# Task
The lines to extract begin at the one containing "oxygen, says Bryan Richardson, an" and run to the end of the listing; set them down exactly and alone.
[Records]
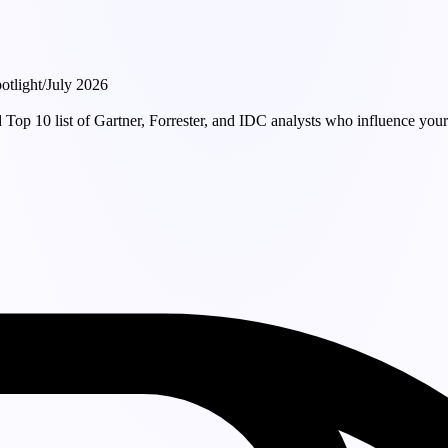
otlight
/
July 2026
Top 10 list of Gartner, Forrester, and IDC analysts who influence your 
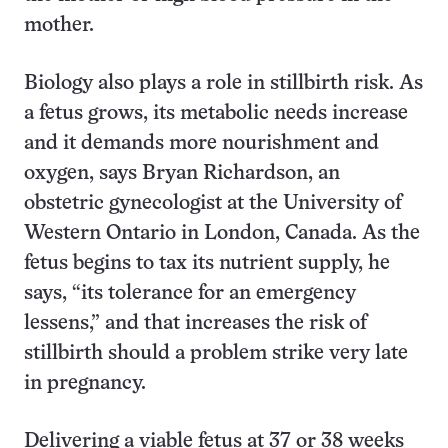
mother.
Biology also plays a role in stillbirth risk. As
a fetus grows, its metabolic needs increase
and it demands more nourishment and
oxygen, says Bryan Richardson, an
obstetric gynecologist at the University of
Western Ontario in London, Canada. As the
fetus begins to tax its nutrient supply, he
says, “its tolerance for an emergency
lessens,” and that increases the risk of
stillbirth should a problem strike very late
in pregnancy.
Delivering a viable fetus at 37 or 38 weeks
[/Records]
# Solution for this exercise
oxygen, says Bryan Richardson, an
obstetric gynecologist at the University of
Western Ontario in London, Canada. As the
fetus begins to tax its nutrient supply, he
says, “its tolerance for an emergency
lessens,” and that increases the risk of
stillbirth should a problem strike very late
in pregnancy.
Delivering a viable fetus at 37 or 38 weeks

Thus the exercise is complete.